_PROBLEM DETAILS_:
Copy each entry precisely as written, and do not carry over the pictures.

[Opening ENTRIES PROVIDED section]

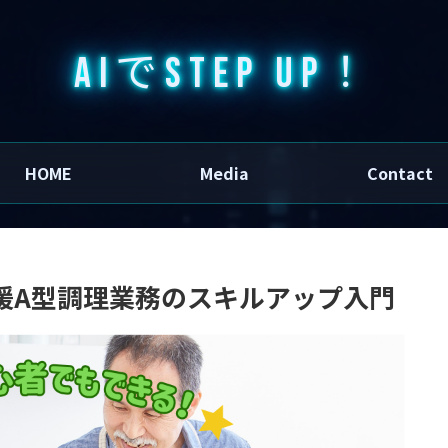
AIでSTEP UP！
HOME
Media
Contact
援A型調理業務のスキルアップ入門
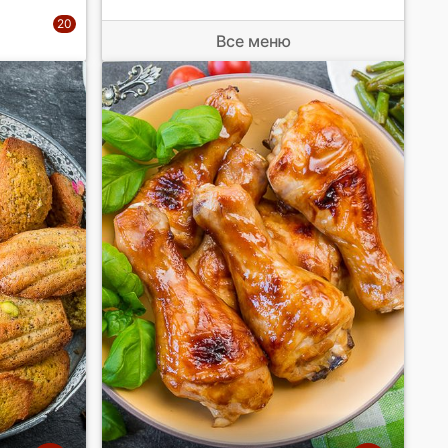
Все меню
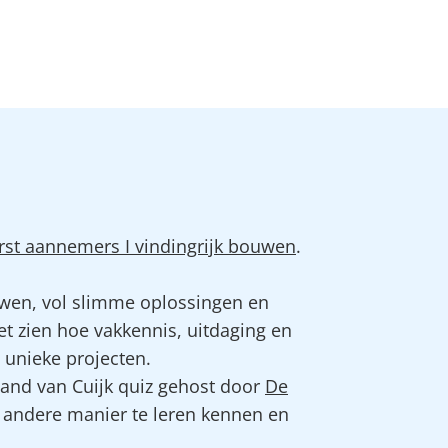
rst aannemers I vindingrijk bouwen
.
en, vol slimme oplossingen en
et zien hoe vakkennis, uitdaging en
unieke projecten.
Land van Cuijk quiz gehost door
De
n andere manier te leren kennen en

[Closing ENTRIES PROVIDED section]

_ANSWER TO THIS PROBLEM_:
AIでSTEP UP！
HOME
Media
Contact
援A型調理業務のスキルアップ入門
Все меню
rst aannemers I vindingrijk bouwen
.
en, vol slimme oplossingen en
et zien hoe vakkennis, uitdaging en
unieke projecten.
Land van Cuijk quiz gehost door
De
n andere manier te leren kennen en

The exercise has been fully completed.